Share

Chapter 5

"Lo beruntung beut hari ini Bi, karena yang melatih para muay nak farang itu Om Saka sendiri. Jarang-jarang lo Om gue mau jadi trainer. Pasti latihan lo akan makin maksimal nantinya. Tapi yaitu, lo siap-siap capek lahir bathin aja. Om gue kalo ngelatih itu mah all out. Nggak ada istilah setengah-setengah bagi si Om. Ayo kita ganti baju dulu." Tria membawanya menuju ruang khusus untuk mengganti pakaian.

"Nih, lo pake aja dulu hand wrap glove gue. Lo kan pemula, gue takut kalo lo cedera. Ntar kalo lo udah jago, baru lo boleh one on one sama muay nak farang yang lain pake tangan kosong. Sekarang begini aja dulu ya?
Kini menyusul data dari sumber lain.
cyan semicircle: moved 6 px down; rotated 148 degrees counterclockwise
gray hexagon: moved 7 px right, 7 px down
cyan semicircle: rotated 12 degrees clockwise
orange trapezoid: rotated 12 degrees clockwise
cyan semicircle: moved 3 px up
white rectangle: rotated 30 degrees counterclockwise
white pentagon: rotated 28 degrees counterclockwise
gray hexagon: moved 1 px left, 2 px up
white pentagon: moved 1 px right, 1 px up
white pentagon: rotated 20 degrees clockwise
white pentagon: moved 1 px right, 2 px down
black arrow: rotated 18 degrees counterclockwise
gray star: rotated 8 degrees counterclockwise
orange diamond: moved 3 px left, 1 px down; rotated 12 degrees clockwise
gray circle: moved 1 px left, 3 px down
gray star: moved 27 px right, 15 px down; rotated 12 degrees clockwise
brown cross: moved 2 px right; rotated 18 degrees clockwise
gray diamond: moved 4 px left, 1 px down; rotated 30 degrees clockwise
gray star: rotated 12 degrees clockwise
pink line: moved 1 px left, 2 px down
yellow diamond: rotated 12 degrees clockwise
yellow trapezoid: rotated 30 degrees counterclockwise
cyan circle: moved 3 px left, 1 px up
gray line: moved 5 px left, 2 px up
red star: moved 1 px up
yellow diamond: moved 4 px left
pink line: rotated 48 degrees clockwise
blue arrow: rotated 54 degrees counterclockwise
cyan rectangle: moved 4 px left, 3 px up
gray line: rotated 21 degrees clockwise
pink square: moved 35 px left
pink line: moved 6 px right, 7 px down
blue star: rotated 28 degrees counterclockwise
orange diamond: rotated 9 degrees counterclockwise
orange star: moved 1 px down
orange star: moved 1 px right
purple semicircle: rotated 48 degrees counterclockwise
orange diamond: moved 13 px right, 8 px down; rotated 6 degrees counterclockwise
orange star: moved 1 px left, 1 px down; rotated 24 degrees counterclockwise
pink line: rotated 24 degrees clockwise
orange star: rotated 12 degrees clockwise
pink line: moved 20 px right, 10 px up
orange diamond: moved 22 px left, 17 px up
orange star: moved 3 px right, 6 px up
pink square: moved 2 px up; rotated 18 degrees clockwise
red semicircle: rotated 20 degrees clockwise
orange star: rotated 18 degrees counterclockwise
Ayo Bi." Bintang mengekori langkah cepat Tria menuju sasana. Dari jauh saja Bintang sudah terpesona melihat betapa kekar dan bagusnya tubuh Om Saka. Om Arshaka Abiyaksa ini sebenarnya adalah seorang dokter kandungan. Dokter Saka juga yang menolong kelahirannya dan Langit. Orang yang tidak mengenal Om Saka pasti tidak akan percaya kalau ia adalah seorang dokter kandungan hebat negeri ini. Kalau kata ibunya, dokter rasa petinju. Hehehe. Dulu, sewaktu ibunya mengandungnya dan Langit, ibunya selalu mengelus-elus otot-otot Om Saka. Ngidam ibunya memang anti mainstream.

"Lho Bi, nggak salah kamu ke sini?" Om Saka menaikkan satu alisnya saat melihat kehadirannya di sasana. Pasti si om tidak menyangka kalau kaum rebahan seperti dirinya tiba-tiba ingin berolahraga. "Apa ayahmu sudah tahu kalau kamu akan bertarung di sini?" Tanya si om lagi. Om Saka pasti heran karena ia yang biasanya cuma ngemall dan nonton, tiba-tiba saja ada di Green Hill Muay Thai Club.

Ia seketika gelagapan. Dia memang tidak minta izin pada ayahnya secara langsung karena takut tidak diizinkan. Makanya ia hanya memberitahukan ibunya saja. Ayahnya itu paling tidak suka melihat anak perempuan banting-bantingan. Ngeri katanya. Belum lagi sempat ia menjawab pertanyaan Om Saka, ponsel si Om sudah berbunyi.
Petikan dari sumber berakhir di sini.